* _What you will do_
Repetition must be exact and must stop with the line bearing "Формат изделия". It begins at the first line of the records and includes no pictures.
BEGIN Data for analysis
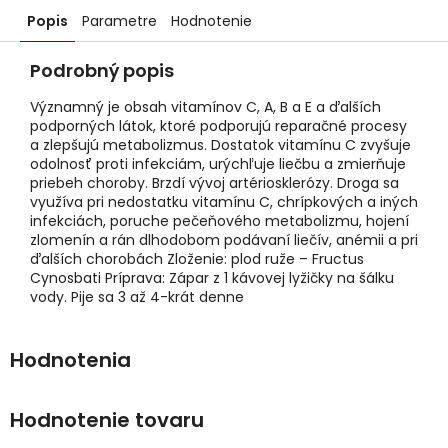
Popis
Parametre
Hodnotenie
Podrobný popis
Významný je obsah vitamínov C, A, B a E a ďalších
podporných látok, ktoré podporujú reparačné procesy
a zlepšujú metabolizmus. Dostatok vitamínu C zvyšuje
odolnosť proti infekciám, urýchľuje liečbu a zmierňuje
priebeh choroby. Brzdí vývoj artériosklerózy. Droga sa
využíva pri nedostatku vitamínu C, chrípkových a iných
infekciách, poruche pečeňového metabolizmu, hojení
zlomenín a rán dlhodobom podávaní liečív, anémii a pri
ďalších chorobách Zloženie: plod ruže – Fructus
Cynosbati Príprava: Zápar z 1 kávovej lyžičky na šálku
vody. Pije sa 3 až 4-krát denne
Hodnotenie tovaru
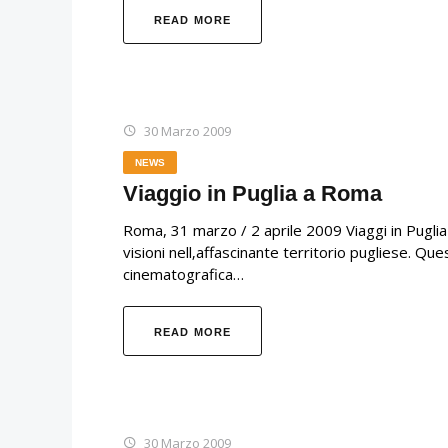
READ MORE
30 Marzo 2009
NEWS
Viaggio in Puglia a Roma
Roma, 31 marzo / 2 aprile 2009 Viaggi in Puglia
visioni nell‚affascinante territorio pugliese. Qu
cinematografica…
READ MORE
30 Marzo 2009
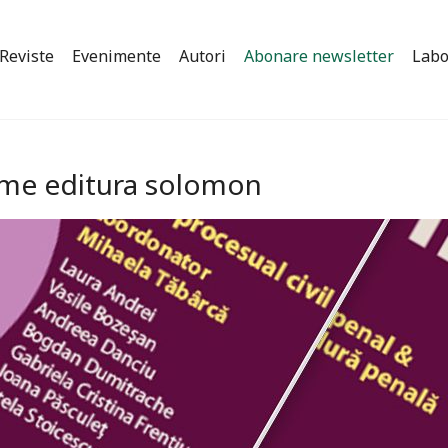
Reviste
Evenimente
Autori
Abonare newsletter
Labo
lume editura solomon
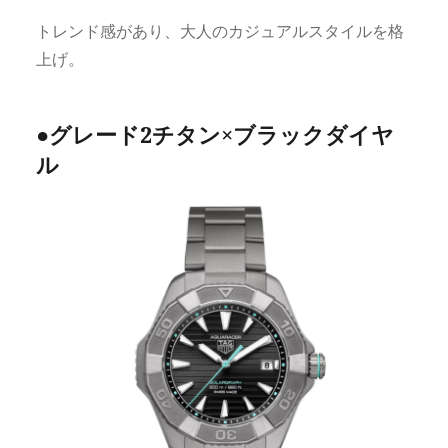
トレンド感があり、大人のカジュアルスタイルを格
上げ。
●グレード2チタン×ブラックダイヤ
ル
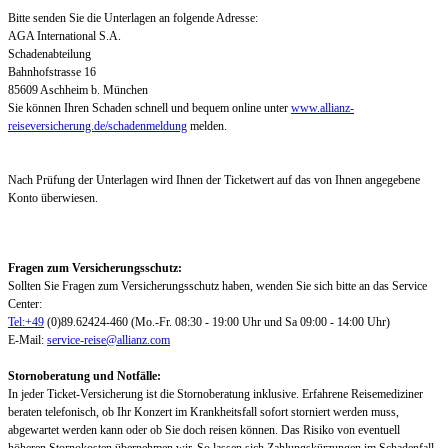
Bitte senden Sie die Unterlagen an folgende Adresse:
AGA International S.A.
Schadenabteilung
Bahnhofstrasse 16
85609 Aschheim b. München
Sie können Ihren Schaden schnell und bequem online unter
www.allianz-
reiseversicherung.de/schadenmeldung
melden.
Nach Prüfung der Unterlagen wird Ihnen der Ticketwert auf das von Ihnen angegebene
Konto überwiesen.
Fragen zum Versicherungsschutz:
Sollten Sie Fragen zum Versicherungsschutz haben, wenden Sie sich bitte an das Service
Center:
Tel:+49
(0)89.62424-460 (Mo.-Fr. 08:30 - 19:00 Uhr und Sa 09:00 - 14:00 Uhr)
E-Mail:
service-reise@allianz.com
Stornoberatung und Notfälle:
In jeder Ticket-Versicherung ist die Stornoberatung inklusive. Erfahrene Reisemediziner
beraten telefonisch, ob Ihr Konzert im Krankheitsfall sofort storniert werden muss,
abgewartet werden kann oder ob Sie doch reisen können. Das Risiko von eventuell
höheren Stornokosten übernehmen wir. So lassen sich Zahlungskürzungen im Schadenfall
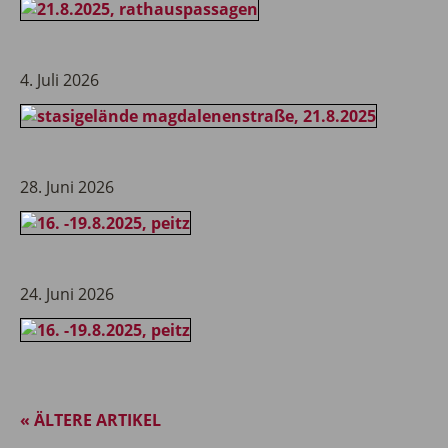
4. Juli 2026
28. Juni 2026
24. Juni 2026
« ÄLTERE ARTIKEL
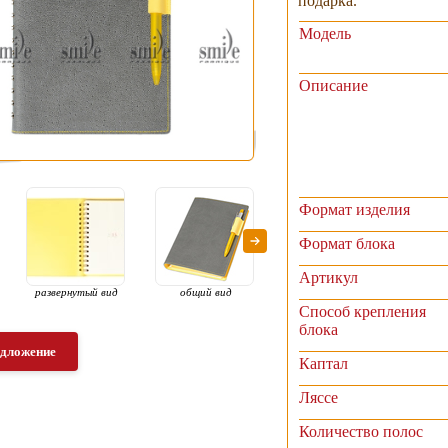
подарка.
Модель
Описание
Формат изделия
Формат блока
Артикул
развернутый вид
общий вид
общий развернутый
соче
вид
петли
Способ крепления
вн
блока
сторо
едложение
Каптал
Ляссе
Количество полос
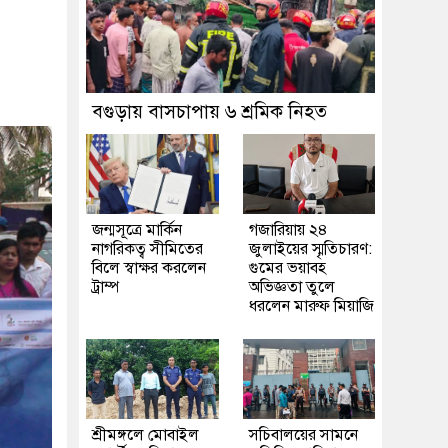
বগুড়ায় বাসচাপায় ৬ শ্রমিক নিহত
জন্মসূত্রে মার্কিন
গজারিয়ায় ২৪
নাগরিকত্ব সীমিতের
জুলাইয়ের স্মৃতিচারণ:
বিলে স্বাক্ষর করলেন
গুমের ভয়াবহ
ট্রাম্প
অভিজ্ঞতা তুলে
ধরলেন মারুফ মিয়াজি
শ্রীমঙ্গলে মোবাইল
সচিবালয়ের সামনে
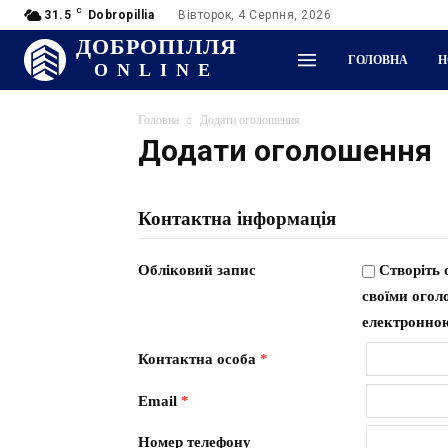
C
31.5
Dobropillia
Вівторок, 4 Серпня, 2026
ДОБРОПІЛЛЯ
ГОЛОВНА
Н
ONLINE
Головна
Додати оголошення
Додати оголошення
Контактна інформація
Обліковий запис
Створіть 
своїми огол
електронно
Контактна особа
*
Email
*
Номер телефону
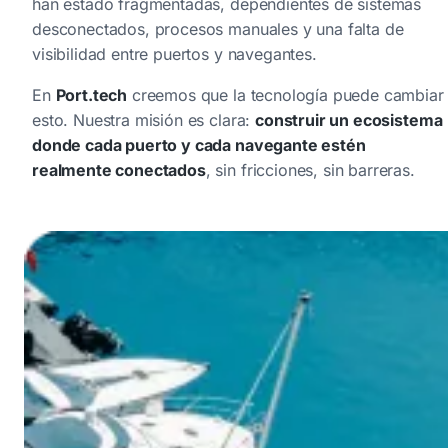
han estado fragmentadas, dependientes de sistemas
desconectados, procesos manuales y una falta de
visibilidad entre puertos y navegantes.
En
Port.tech
creemos que la tecnología puede cambiar
esto. Nuestra misión es clara:
construir un ecosistema
donde cada puerto y cada navegante estén
realmente conectados
, sin fricciones, sin barreras.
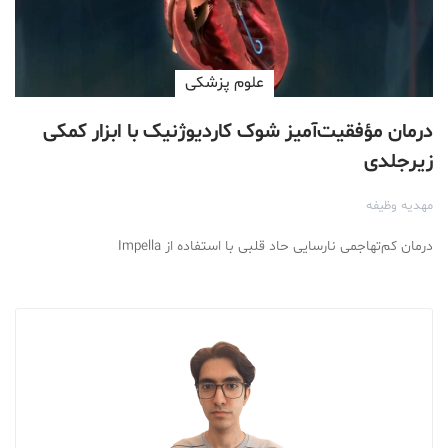
علوم پزشكی
درمان مؤفقیت‌آمیز شوک کاردیوژنیک با ابزار کمکی
زیرجلدی
مهدیه وظیفه
درمان کم‌تهاجمی نارسایی حاد قلبی با استفاده از Impella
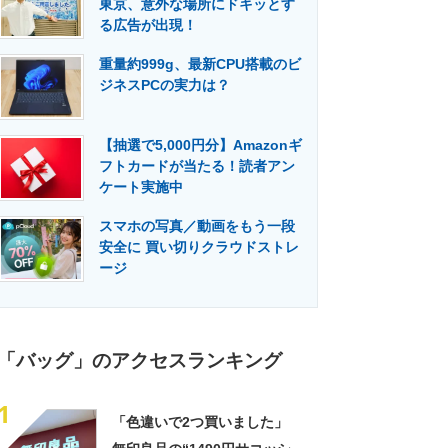
東京、意外な場所にドキッとす
門メディア
建設×テクノロジーの最前線
る広告が出現！
重量約999g、最新CPU搭載のビ
ジネスPCの実力は？
【抽選で5,000円分】Amazonギ
フトカードが当たる！読者アン
ケート実施中
スマホの写真／動画をもう一段
安全に 買い切りクラウドストレ
ージ
「バッグ」のアクセスランキング
1
「色違いで2つ買いました」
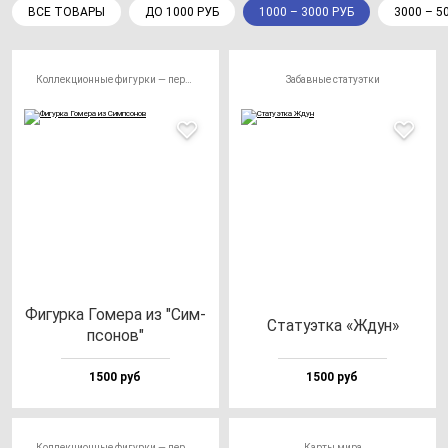
ВСЕ ТОВАРЫ
ДО 1000 РУБ
1000 – 3000 РУБ
3000 – 5
Коллекционные фигурки — персонажи
Забавные статуэтки
Фигур­ка Гоме­ра из "Сим­
Ста­ту­эт­ка «Ждун»
псо­нов"
1500 руб
1500 руб
Коллекционные фигурки — персонажи
Карты мира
END Data for analysis
* _Written response_
Popis
Parametre
Hodnotenie
Podrobný popis
Významný je obsah vitamínov C, A, B a E a ďalších
podporných látok, ktoré podporujú reparačné procesy
a zlepšujú metabolizmus. Dostatok vitamínu C zvyšuje
odolnosť proti infekciám, urýchľuje liečbu a zmierňuje
priebeh choroby. Brzdí vývoj artériosklerózy. Droga sa
využíva pri nedostatku vitamínu C, chrípkových a iných
infekciách, poruche pečeňového metabolizmu, hojení
zlomenín a rán dlhodobom podávaní liečív, anémii a pri
ďalších chorobách Zloženie: plod ruže – Fructus
Cynosbati Príprava: Zápar z 1 kávovej lyžičky na šálku
vody. Pije sa 3 až 4-krát denne
Hodnotenie tovaru
READ MORE
30 Marzo 2009
NEWS
Viaggio in Puglia a Roma
Roma, 31 marzo / 2 aprile 2009 Viaggi in Puglia
visioni nell‚affascinante territorio pugliese. Qu
cinematografica…
READ MORE
30 Marzo 2009
Reviste
Evenimente
Autori
Abonare newsletter
Labo
lume editura solomon
トレンド感があり、大人のカジュアルスタイルを格
上げ。
●グレード2チタン×ブラックダイヤ
ル
Bitte senden Sie die Unterlagen an folgende Adresse:
AGA International S.A.
Schadenabteilung
Bahnhofstrasse 16
85609 Aschheim b. München
Sie können Ihren Schaden schnell und bequem online unter
www.allianz-
reiseversicherung.de/schadenmeldung
melden.
Nach Prüfung der Unterlagen wird Ihnen der Ticketwert auf das von Ihnen angegebene
Konto überwiesen.
Fragen zum Versicherungsschutz:
Sollten Sie Fragen zum Versicherungsschutz haben, wenden Sie sich bitte an das Service
Center:
Tel:+49
(0)89.62424-460 (Mo.-Fr. 08:30 - 19:00 Uhr und Sa 09:00 - 14:00 Uhr)
E-Mail:
service-reise@allianz.com
Stornoberatung und Notfälle:
In jeder Ticket-Versicherung ist die Stornoberatung inklusive. Erfahrene Reisemediziner
beraten telefonisch, ob Ihr Konzert im Krankheitsfall sofort storniert werden muss,
abgewartet werden kann oder ob Sie doch reisen können. Das Risiko von eventuell
höheren Stornokosten übernehmen wir. So lassen sich Zahlungskürzungen im Schadenfall
4. Juli 2026
28. Juni 2026
24. Juni 2026
« ÄLTERE ARTIKEL
подарка.
Модель
Описание
Формат изделия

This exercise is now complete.